Hypothesis Testing Framework

Learn the logic of hypothesis testing: null and alternative hypotheses, one-tailed vs two-tailed tests, significance levels, and the testing procedure.

22 min read
Intermediate

The Logic of Hypothesis Testing

Hypothesis testing is statistics' framework for making decisions from data. It follows the same logic as a criminal trial:

  1. Start by assuming innocence (nothing is happening)
  2. Look at the evidence (data)
  3. Decide if the evidence is strong enough to reject innocence (conclude something is happening)

We never "prove" anything. We either find sufficient evidence to reject the default assumption, or we don't.

Null and Alternative Hypotheses

The default assumption — typically "nothing is happening," "no difference," or "no effect." The claim we try to disprove.

Examples:

  • The drug has no effect (μ_drug = μ_placebo)
  • The coin is fair (p = 0.5)
  • There's no difference between groups (μ₁ = μ₂)

What we're trying to find evidence for — typically "something is happening." It's the research hypothesis.

Examples:

  • The drug works (μ_drug ≠ μ_placebo)
  • The coin is biased (p ≠ 0.5)
  • The groups differ (μ₁ ≠ μ₂)

The burden of proof is on H₁. We don't try to prove H₀ — we assume it's true and see if the data contradicts it strongly enough. This is like "innocent until proven guilty."

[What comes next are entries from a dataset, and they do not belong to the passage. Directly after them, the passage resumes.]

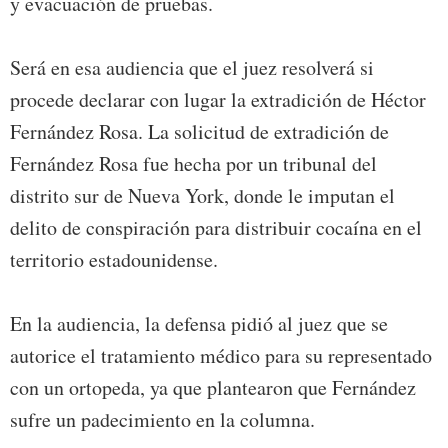
y evacuación de pruebas.
Será en esa audiencia que el juez resolverá si
procede declarar con lugar la extradición de Héctor
Fernández Rosa. La solicitud de extradición de
Fernández Rosa fue hecha por un tribunal del
distrito sur de Nueva York, donde le imputan el
delito de conspiración para distribuir cocaína en el
territorio estadounidense.
En la audiencia, la defensa pidió al juez que se
autorice el tratamiento médico para su representado
con un ortopeda, ya que plantearon que Fernández
sufre un padecimiento en la columna.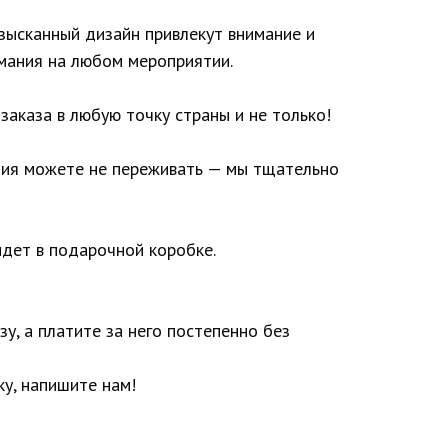
зысканный дизайн привлекут внимание и
мания на любом мероприятии.
заказа в любую точку страны и не только!
лия можете не переживать — мы тщательно
дет в подарочной коробке.
у, а платите за него постепенно без
у, напишите нам!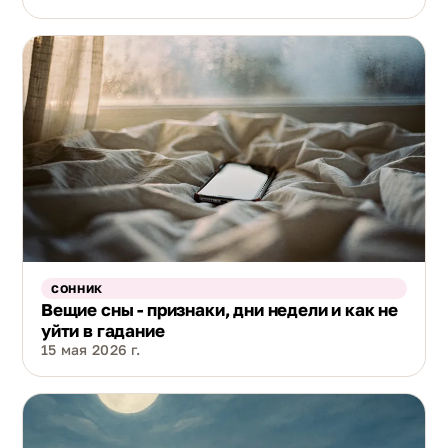
СОННИК
Вещие сны - признаки, дни недели и как не
уйти в гадание
15 мая 2026 г.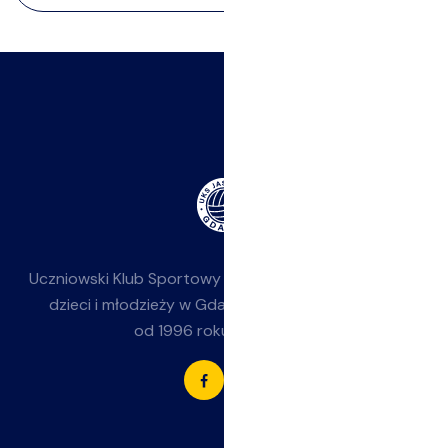
Uczniowski Klub Sportowy
Jasieniak
— siatkówka dla
dzieci i młodzieży w Gdańsku-Jasieniu. Działamy
od 1996 roku przy SP 85.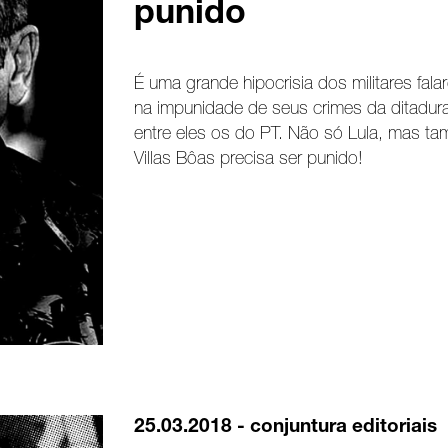
punido
É uma grande hipocrisia dos militares fal
na impunidade de seus crimes da ditadur
entre eles os do PT. Não só Lula, mas t
Villas Bôas precisa ser punido!
25.03.2018 -
conjuntura
editoriais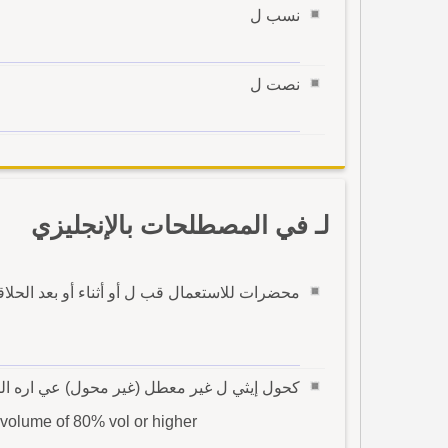
نسب ل
نصت ل
لـ في المصطلحات بالإنجليزي
محضرات للاستعمال قب ل أو أثناء أو بعد الحلاق
كحول إيثي ل غير معطل (غير محول) عي اره الكحولى الحجمى 0
 volume of 80% vol or higher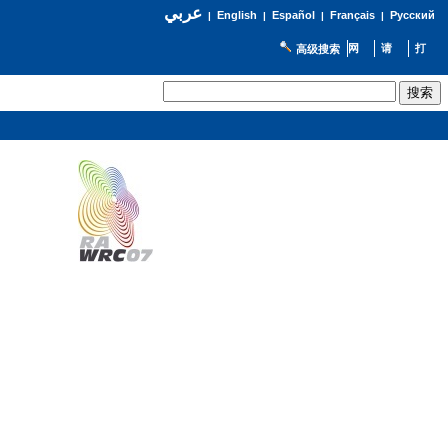
عربي
English
Español
Français
Русский
|
|
|
|
高级搜索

One-Tailed vs Two-Tailed Tests

The alternative hypothesis determines whether the test is one-tailed or two-tailed:

Types of Tests
Type
H₁
When to Use
Two-tailedμ ≠ μ₀You care about any difference (higher or lower)
Right-tailedμ > μ₀You only care if the value is higher
Left-tailedμ < μ₀You only care if the value is lower
Choosing the Right Tail

"Does the new drug affect blood pressure?" → Two-tailed (could raise or lower it)

"Does the new drug lower blood pressure?" → Left-tailed (we only care about a decrease)

"Do students score higher with the new teaching method?" → Right-tailed

Important: You must choose one-tailed vs two-tailed BEFORE looking at the data. Choosing after seeing which direction the data went is a form of cheating (p-hacking).

The Testing Procedure

Step 1: State H₀ and H₁

Step 2: Choose a significance level α (typically 0.05)

Step 3: Collect data and compute a test statistic

Step 4: Find the p-value or compare to the critical value

Step 5: Make a decision:

  • If p-value ≤ α → Reject H₀ (evidence supports H₁)
  • If p-value > α → Fail to reject H₀ (insufficient evidence)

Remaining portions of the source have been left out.